Buna karşın alanın “Link” (1985), “Monkey Shines” (1988), “Shakma” (1990), “Phenomena” (1985), “Congo” (1995) gibi korku-bilimkurgu arasında gidip gelen mensupları da mevcutlar dahilinde işlevlerini sürdürüyorlar.

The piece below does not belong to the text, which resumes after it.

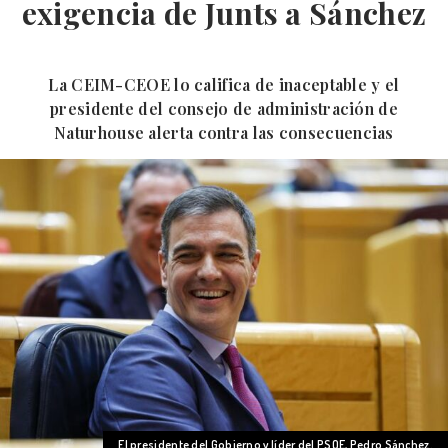
exigencia de Junts a Sánchez
La CEIM-CEOE lo califica de inaceptable y el
presidente del consejo de administración de
Naturhouse alerta contra las consecuencias
El presidente del Gobierno y líder del PSOE, Pedro Sánchez.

Ancak “King Kong”un etkisi daha çok Japonya’dan serileşen ‘Godzilla’ serisi, Spielberg’in imzasını taşıyan ‘Jurassic Park’ serisi (ki ikinci filmde şehre inen T-Rex yoluyla bariz bir gönderme de var) ve “Rodan” (1962) gibi eserlerde olmuştur. 2006’da “Yaratık” (“Gwoemul”) ve 2008’de “Canavar” (“Cloverfield”) gibi ‘canavar filmi’ni yenileyen eserler üremesi ise bir şeylerin eskidiğini kanıtlamıştır.
Kimlik:
King Kong
Yapım yılı: 1933
Yönetmen: Merian C. Cooper, Ernest B. Schoedsack
Oyuncular: Fay Wray, Robert Armstrong, Bruce Cabot, Frank Reicher, Sam Hardy, Noble Johnson
Senaryo: James Ashmore Creelamn, Ruth Rose (Merian C. Cooper ve Edgar Wallace’ın fikir ve hikayesinden)
Bütçe: 670.000 $
NEREDEN BULABİLİRİZ?
Türkiye’de DVD’si yok. İngilizce altyazılı versiyonu amazon.com’dan temin edilebilir.